Mesmo em tardes muito quentes de Verão,
há sempre uma ave aventureira
que sobrevoa a terra.

(Pensando melhor, o que de facto há
é terra, apenas terra - que a seu tempo
há-se sobrevoar o voo das aves.)
 
(in Gaveta do Fundo; ed. Tinta da China, 2013)

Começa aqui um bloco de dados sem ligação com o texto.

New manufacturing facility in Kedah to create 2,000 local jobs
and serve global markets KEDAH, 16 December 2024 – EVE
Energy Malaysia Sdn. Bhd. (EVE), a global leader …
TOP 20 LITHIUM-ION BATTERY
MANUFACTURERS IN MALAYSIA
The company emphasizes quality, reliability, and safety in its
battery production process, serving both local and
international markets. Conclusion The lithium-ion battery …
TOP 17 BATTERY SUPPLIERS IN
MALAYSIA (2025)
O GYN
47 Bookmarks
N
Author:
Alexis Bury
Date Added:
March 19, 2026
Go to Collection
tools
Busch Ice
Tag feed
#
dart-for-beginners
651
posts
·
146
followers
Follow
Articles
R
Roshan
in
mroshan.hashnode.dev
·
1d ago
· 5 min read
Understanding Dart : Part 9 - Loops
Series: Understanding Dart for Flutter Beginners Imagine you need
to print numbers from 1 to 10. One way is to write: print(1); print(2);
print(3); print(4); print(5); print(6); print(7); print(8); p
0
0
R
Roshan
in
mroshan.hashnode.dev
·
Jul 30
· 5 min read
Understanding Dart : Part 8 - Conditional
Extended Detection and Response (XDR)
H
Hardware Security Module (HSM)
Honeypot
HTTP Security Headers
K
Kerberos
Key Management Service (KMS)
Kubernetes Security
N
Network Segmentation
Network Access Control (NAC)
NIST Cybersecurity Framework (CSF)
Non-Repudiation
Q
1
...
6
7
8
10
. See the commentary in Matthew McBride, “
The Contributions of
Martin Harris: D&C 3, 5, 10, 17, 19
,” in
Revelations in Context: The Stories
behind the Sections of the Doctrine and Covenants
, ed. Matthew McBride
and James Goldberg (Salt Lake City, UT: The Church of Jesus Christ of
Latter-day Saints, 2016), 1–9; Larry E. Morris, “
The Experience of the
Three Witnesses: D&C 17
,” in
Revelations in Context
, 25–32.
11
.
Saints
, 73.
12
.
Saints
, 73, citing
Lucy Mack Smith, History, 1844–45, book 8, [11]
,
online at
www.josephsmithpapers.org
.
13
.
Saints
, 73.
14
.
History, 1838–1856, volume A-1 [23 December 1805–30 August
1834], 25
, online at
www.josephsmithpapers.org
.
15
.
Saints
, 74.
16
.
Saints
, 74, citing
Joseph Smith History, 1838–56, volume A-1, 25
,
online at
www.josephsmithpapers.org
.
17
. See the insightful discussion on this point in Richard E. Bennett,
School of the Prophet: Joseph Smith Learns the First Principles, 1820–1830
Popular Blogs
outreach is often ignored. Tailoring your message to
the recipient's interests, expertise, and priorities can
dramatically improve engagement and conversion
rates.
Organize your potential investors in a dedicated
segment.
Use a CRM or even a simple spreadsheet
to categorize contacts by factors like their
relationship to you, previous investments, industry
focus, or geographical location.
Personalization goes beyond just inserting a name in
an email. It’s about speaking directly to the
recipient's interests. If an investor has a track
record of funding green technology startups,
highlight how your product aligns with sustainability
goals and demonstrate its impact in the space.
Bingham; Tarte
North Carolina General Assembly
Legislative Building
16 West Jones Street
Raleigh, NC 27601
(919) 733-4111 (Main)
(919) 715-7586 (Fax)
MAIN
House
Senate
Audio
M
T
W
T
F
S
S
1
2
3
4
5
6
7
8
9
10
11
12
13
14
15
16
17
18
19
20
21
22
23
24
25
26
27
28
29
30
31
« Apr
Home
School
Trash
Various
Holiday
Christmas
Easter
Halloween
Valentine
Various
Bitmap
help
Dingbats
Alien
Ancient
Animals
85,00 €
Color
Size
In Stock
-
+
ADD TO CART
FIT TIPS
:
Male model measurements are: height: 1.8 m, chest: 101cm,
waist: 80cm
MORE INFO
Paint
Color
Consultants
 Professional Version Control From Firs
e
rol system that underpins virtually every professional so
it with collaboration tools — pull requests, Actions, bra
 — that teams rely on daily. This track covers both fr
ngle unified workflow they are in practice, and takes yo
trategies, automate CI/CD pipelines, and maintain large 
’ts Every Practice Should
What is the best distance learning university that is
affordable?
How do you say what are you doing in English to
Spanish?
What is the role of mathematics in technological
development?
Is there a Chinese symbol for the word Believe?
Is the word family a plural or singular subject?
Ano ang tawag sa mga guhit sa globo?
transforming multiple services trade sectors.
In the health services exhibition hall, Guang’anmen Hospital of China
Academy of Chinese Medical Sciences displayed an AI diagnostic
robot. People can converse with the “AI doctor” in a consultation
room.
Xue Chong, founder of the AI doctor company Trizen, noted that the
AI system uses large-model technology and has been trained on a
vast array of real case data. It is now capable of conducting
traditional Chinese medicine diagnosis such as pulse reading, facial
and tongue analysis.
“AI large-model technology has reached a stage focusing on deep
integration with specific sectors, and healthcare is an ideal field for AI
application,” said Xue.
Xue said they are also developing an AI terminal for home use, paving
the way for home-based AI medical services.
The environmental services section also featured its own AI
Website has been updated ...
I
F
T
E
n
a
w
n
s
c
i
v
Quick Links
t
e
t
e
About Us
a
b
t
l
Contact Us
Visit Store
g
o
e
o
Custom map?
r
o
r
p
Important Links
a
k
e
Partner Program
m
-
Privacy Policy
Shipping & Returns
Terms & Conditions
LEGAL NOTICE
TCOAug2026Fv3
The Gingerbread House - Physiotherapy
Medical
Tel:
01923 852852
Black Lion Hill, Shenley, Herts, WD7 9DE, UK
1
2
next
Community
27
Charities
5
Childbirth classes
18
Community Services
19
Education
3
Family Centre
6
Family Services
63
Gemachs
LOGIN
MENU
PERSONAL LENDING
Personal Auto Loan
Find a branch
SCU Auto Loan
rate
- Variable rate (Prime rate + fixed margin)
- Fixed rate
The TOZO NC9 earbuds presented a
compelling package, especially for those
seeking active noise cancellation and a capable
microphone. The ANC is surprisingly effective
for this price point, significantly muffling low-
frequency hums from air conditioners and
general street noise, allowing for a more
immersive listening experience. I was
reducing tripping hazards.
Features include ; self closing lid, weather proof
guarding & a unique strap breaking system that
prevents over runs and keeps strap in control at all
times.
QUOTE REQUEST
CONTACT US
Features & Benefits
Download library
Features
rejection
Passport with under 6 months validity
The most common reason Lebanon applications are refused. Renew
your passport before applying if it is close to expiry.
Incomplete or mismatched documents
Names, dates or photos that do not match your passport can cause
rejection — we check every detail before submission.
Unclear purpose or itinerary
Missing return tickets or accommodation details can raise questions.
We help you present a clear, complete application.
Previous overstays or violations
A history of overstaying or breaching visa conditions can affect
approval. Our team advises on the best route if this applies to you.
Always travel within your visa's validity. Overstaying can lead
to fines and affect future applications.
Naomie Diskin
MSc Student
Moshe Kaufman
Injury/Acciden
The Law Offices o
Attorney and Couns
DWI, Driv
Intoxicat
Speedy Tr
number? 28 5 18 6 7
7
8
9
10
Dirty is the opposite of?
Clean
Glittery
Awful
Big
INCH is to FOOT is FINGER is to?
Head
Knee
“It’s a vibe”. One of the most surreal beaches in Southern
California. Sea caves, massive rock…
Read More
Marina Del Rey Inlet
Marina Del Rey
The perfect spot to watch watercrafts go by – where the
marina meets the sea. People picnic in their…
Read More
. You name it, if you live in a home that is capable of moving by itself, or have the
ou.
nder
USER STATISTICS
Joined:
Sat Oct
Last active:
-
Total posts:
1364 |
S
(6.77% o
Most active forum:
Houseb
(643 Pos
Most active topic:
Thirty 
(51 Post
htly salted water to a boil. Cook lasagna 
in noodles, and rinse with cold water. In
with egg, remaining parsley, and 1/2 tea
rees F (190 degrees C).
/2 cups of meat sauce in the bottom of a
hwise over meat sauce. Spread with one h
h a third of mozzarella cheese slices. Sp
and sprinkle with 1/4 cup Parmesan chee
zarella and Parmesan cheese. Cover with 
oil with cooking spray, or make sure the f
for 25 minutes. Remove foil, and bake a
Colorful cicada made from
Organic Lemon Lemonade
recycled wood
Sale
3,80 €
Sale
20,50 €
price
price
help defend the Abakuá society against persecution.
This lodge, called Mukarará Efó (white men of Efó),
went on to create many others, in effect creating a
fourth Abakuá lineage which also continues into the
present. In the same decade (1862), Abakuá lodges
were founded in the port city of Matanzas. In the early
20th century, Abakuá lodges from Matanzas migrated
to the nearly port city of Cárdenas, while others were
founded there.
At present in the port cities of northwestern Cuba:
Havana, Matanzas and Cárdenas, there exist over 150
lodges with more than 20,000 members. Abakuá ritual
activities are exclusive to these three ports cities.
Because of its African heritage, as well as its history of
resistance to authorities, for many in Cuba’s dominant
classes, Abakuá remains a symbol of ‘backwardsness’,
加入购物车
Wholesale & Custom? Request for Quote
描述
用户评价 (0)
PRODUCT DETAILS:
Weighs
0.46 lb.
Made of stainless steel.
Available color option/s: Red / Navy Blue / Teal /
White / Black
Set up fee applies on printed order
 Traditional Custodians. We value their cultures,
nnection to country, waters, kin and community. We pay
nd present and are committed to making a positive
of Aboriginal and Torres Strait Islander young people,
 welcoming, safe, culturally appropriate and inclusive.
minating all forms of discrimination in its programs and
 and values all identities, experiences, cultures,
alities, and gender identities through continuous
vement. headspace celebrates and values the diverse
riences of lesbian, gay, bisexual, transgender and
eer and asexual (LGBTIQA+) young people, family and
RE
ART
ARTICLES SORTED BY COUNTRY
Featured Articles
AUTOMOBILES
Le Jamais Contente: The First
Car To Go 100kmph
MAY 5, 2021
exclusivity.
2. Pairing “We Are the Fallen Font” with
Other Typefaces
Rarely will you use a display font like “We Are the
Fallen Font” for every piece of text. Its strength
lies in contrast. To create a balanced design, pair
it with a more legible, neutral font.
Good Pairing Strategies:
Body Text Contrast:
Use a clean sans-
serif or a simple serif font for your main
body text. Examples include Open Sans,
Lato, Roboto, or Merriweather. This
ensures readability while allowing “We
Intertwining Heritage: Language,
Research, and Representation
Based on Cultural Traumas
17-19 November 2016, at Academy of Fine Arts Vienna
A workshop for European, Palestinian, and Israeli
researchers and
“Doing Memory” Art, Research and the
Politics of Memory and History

quinta-feira, 6 de março de 2014

"Vento", de A. M. Pires Cabral

I

Toda a noite fez vento sobre os campos.

Rodopiaram folhas mortas nos caminhos,
em busca de refúgio
onde o vento não viesse perturbar
a sua propensão para a inércia.

II

Também eu - folha morta ou em vias disso
que aspira às delícias da imobilidade -
busco algures abrigo contra essa
outra classe de vento que me abrasa,
desinquieta e toca a rebate
sinos sonoros no vazio sem limites
do meu interior.

(in Gaveta do Fundo; ed. Tinta da China, 2013)

terça-feira, 11 de fevereiro de 2014

"Erosão", de A. M. Pires Cabral

Montes arredondados, de tão velhos,
que já destes pão e hoje dais cardos,

dizei qual erosão mais vos magoa:
se a que vos vem do alto
no uivo dos ventos e nas cordas de chuva

– se a do desuso agrário.

(in Gaveta do Fundo; ed. Tinta da China, 2013)

segunda-feira, 3 de fevereiro de 2014

"Arte de gritar", de A. M. Pires Cabral

Quisera dizer coisas
que ninguém tivesse dito antes de mim.

Deixar uma pegada sobre a areia intacta,
não sobre outras pegadas que já houvesse lá.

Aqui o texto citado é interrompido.